Egypt is well known for its pyramids and the Sphinx, the animal like creature with a human head. It is well known for the fertility along the Nile River, and also for the fabulous historic displays in the Cairo Museum. From a Christian perspective, Egypt is mentioned by name more than a thousand times in the Holy Scriptures. In addition, several of the ancient Pharaohs are mentioned by name in the Bible, thus enabling a reliable correlation for ancient events in the Middle Eastern areas.
Wireless came to Egypt quite early. The New York Times on March 8, 1912, stated that a large wireless station would be established in Egypt as part of the Imperial Wireless Scheme as outlined by the famous Guglielmo Marconi. This station was constructed at Abu Zaabal on the north eastern edge of Cairo during the year 1914.
The 300 kW transmitter at Abu Zaabal was on the air on 55 and 66 kHz longwave under the callsign SUC and it communicated with a similar station at Leafield in England. This station, after successive upgradings and modernizations, was destroyed in 1954 during the Suez War.
During the early 1920s, several small broadcasting stations were established in Egypt, mainly in Cairo and Alexandria; though in 1931, the government closed all of the irregular stations, permitting just a few well run stations to remain on air. The Egyptian State Broadcasting Service was established in 1934, and all radio broadcasting in Egypt has since remained under government control until more recent times.
On the shortwave scene, new shortwave transmitters were installed at the longwave transmitting station at Abu Zaabal in the late 1920s, and it appears that initially two units rated at 10 kW were in use. These units were on the air for phone communication with Europe and the United States under callsigns in the SU series, such as SUV, SUX and SUZ. The first known usage of these shortwave transmitters with the broadcast of radio programming was in mid 1935, when station SUV was noted on 9570 kHz in both the United States and Australia. Over the years, the shortwave base at Abu Zaabal has been re-outfitted with numerous additional transmitters, and at the present time a total of 18 are listed at this site.
Another shortwave station located at Mokattam, also near Cairo, was developed in the late 1950s, and at least four transmitters at 50 kW and 100 kW have been in use. This station is no longer on the air.
A third shortwave base was developed at Abis near Alexandria also in the late 1950s with several Marconi transmitters rated at 250 kW and 500 kW. The Abis station is still in use today with 9 transmitters listed.
Over the years since the mid 1930s, the statistics show that Radio Cairo shortwave has utilized a total of somewhere around 40 shortwave transmitters ranging in power from 10 kW to 500 kW. Although Egypt on shortwave was not always a reliable verifier, yet multitudes of colorful QSL cards, showing ancient monuments and current scenes have been issued.

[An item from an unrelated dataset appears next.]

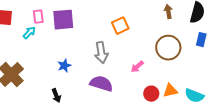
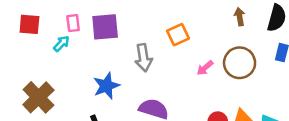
gray arrow: (101, 53) -> (143, 58), moved
blue star: (64, 66) -> (106, 86), size x1.5
pink arrow: (137, 67) -> (205, 68), moved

Radio in the Land of the Ancient Phoenicians
And now we cross over to the other country of recent turmoil, Tunisia. This North African country lies at the top of Africa and it is nearly 500 miles long and a little over 200 miles wide. The total population is around 10 million, and the capital city of Tunisia is Tunis.
The history of Tunisia goes way back into antiquity, with ancient tribal peoples inhabiting the area. The famous city of Carthage was established in the year 814 BC by Phoenician colonists from Tyre on the Mediterranean coast of Palestine. History tells us that Queen Elissa took a contingent of settlers from the Phoenician coast in Palestine and established Carthage in Africa, which means New City in their language.
This Queen Elissa was a grand niece to the infamous Queen Jezebel of Bible times, and her brother was King Pygmalion, about whom George Bernard Shaw wrote in one of his famous plays. According to the story, Pygmalion fell in love with a statue of a beautiful woman that he had made.
As time went by, Tunisia was overcome by the Romans from Italy, the Vandals from continental Europe, the Byzantines from Turkey, and the Arabs from the Middle East. France took over Tunisia as a protectorate in 1881, and Tunisia became independent in 1956.
Just before the beginning of World War I, the French navy established the first wireless station in Tunisia, under the callsign TZF. After the war, the French were operating three wireless stations with just two internationally regularized callsigns, FUA and FFT.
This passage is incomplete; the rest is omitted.